Each device in your setup runs one board. Multiple boards can coexist on the same ESP-NOW mesh network simultaneously.
| Board | Camera | PDM Mic | Battery monitor | Notes |
|---|---|---|---|---|
| Seeed XIAO ESP32-S3 | ✅ | ✅ | ❌ | Primary dev target |
| Adafruit QT PY ESP32-S3 | ✅ | ✅ | ❌ | Stemma QT onboard |
| Adafruit Feather ESP32 | ❌ | ❌ | ✅ (GPIO35) | Good for battery builds |
These connect via Stemma QT (or standard I2C) and work the same on any supported board. Mix and match as needed.
| Peripheral | Link |
|---|---|
| SSD1306 OLED display | ID: 326 |
| Adafruit Seesaw Gamepad | ID: 5743 |
| BNO055 9-DoF IMU | ID: 4646 |
| VL53L4CX Time-of-Flight sensor | ID: 5425 |
| MLX90640 32×24 Thermal Camera | ID: 4407 |
| Adafruit AMG8833 8×8 Thermal Camera | ID: 3538 |
| APDS9960 Gesture / Light sensor | ID: 3595 |
| PA1010D GPS module | ID: 4415 |
| DS3231 RTC | ID: 5188 |
| STHS34PF80 IR presence sensor | ID: 6426 |
| TEA5767 FM Radio module | ID: 1712 |
| PCA9685 servo driver | ID: 815 |
| Stemma QT hub (for chaining) | ID: 5625 |
| Peripheral | Compatible boards |
|---|---|
| DVP camera (OV2640 / OV5640) | XIAO ESP32-S3, QT PY ESP32-S3 |
| PDM microphone (I2S) | XIAO ESP32-S3, QT PY ESP32-S3 |
| LiPo battery + BMS | Any board with a JST connector |
Hardware One uses ESP-IDF (not Arduino IDE). The quickest way to get going:
# Clone
git clone https://github.com/CadenGithubB/HardwareOne.git
cd HardwareOne
# Build and flash (replace PORT with your device's serial port)

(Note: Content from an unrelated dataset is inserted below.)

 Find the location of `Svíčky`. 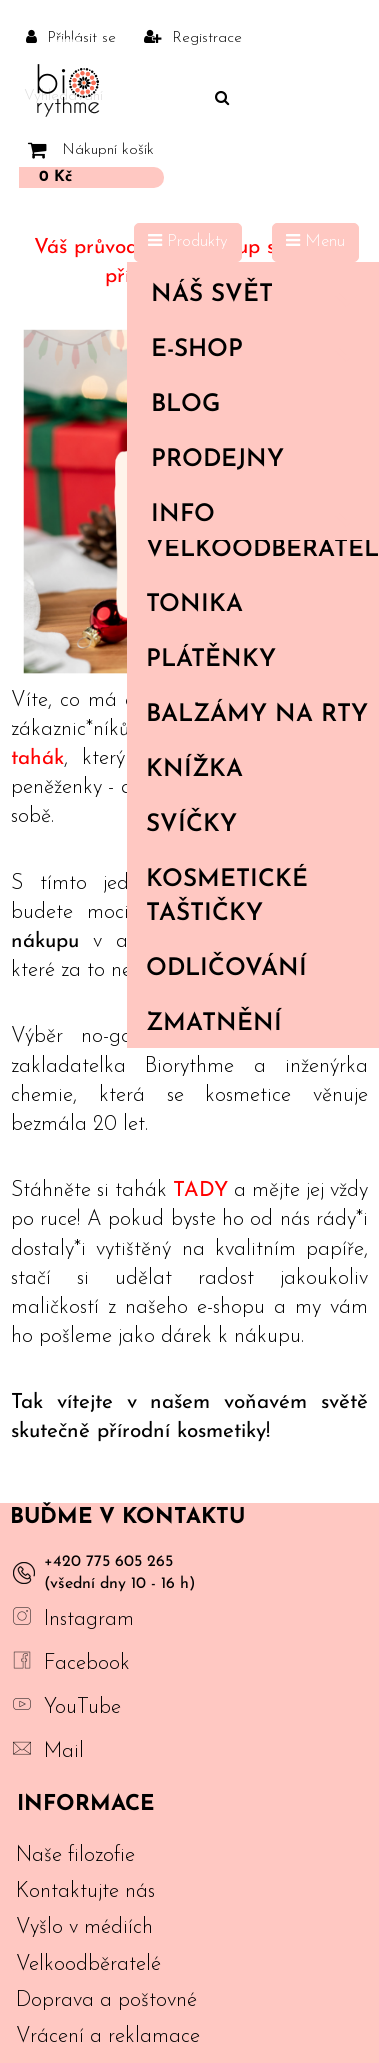 Svíčky is located at coordinates (191, 825).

idf.py -p PORT flash monitorAll user-configurable options (which sensors, which web modules, which network features) live in one file: components/hardwareone/System_BuildConfig.h. Flip the flags, rebuild, done.